## TASK DIRECTIONS
Please state how many lines of the records hold the string "support", giving nothing but the number.

Records excerpted from a collection:
[Start of Attachment]

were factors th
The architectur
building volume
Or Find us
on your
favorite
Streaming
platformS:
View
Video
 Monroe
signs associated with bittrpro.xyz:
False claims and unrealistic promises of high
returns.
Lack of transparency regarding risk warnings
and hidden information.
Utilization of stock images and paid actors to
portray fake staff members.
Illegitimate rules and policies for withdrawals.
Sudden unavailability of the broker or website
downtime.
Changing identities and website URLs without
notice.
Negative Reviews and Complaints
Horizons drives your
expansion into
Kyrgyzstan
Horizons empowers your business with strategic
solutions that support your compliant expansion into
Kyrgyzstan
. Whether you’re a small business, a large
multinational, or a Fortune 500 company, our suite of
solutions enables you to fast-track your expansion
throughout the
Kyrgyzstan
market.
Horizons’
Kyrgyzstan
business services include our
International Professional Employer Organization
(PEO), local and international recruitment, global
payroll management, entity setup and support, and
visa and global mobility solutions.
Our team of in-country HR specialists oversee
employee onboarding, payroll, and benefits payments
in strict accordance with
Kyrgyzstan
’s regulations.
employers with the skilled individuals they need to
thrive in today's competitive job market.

[End of Attachment]
[Start of Attachment]

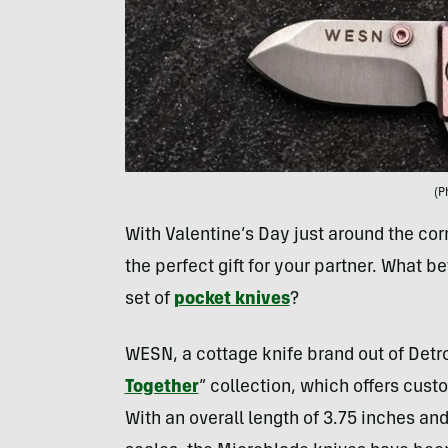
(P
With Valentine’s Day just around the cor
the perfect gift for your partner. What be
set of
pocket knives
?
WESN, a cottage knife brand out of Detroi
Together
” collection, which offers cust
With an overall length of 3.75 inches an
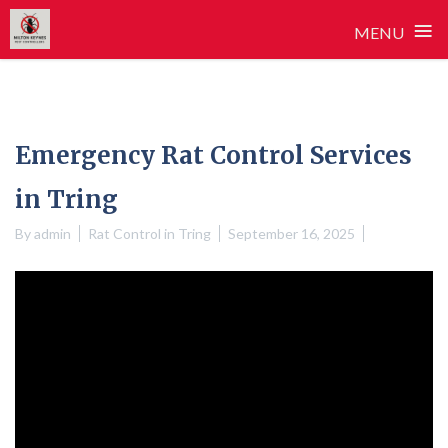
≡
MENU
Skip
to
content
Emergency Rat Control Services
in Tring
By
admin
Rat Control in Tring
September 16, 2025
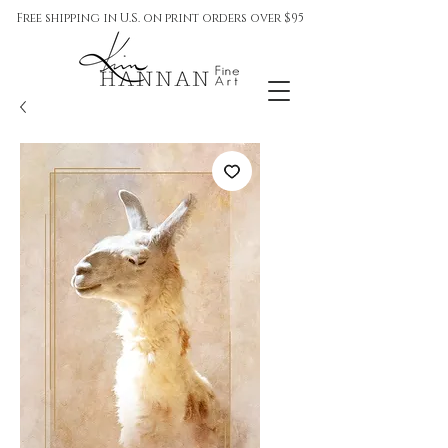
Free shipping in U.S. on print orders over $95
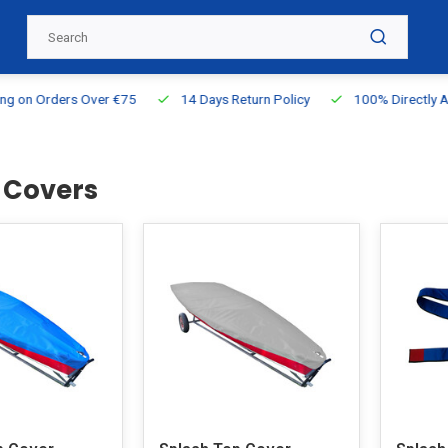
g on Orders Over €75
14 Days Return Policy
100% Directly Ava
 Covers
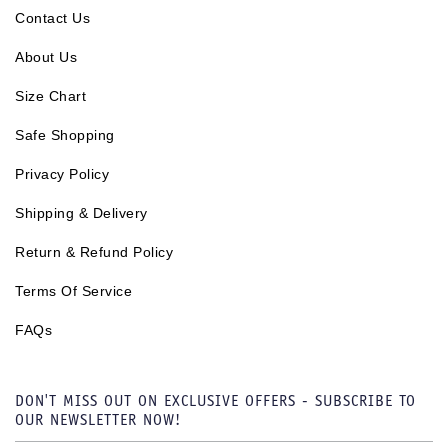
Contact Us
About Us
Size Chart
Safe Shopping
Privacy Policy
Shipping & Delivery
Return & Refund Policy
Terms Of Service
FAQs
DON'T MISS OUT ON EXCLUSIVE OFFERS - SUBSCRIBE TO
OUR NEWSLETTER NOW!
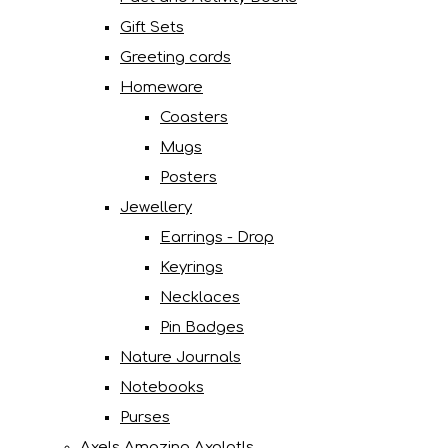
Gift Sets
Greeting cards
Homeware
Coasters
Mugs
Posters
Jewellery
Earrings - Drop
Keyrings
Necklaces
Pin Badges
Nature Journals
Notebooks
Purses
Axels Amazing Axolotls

[End of Attachment]

## EXERCISE ANSWER
2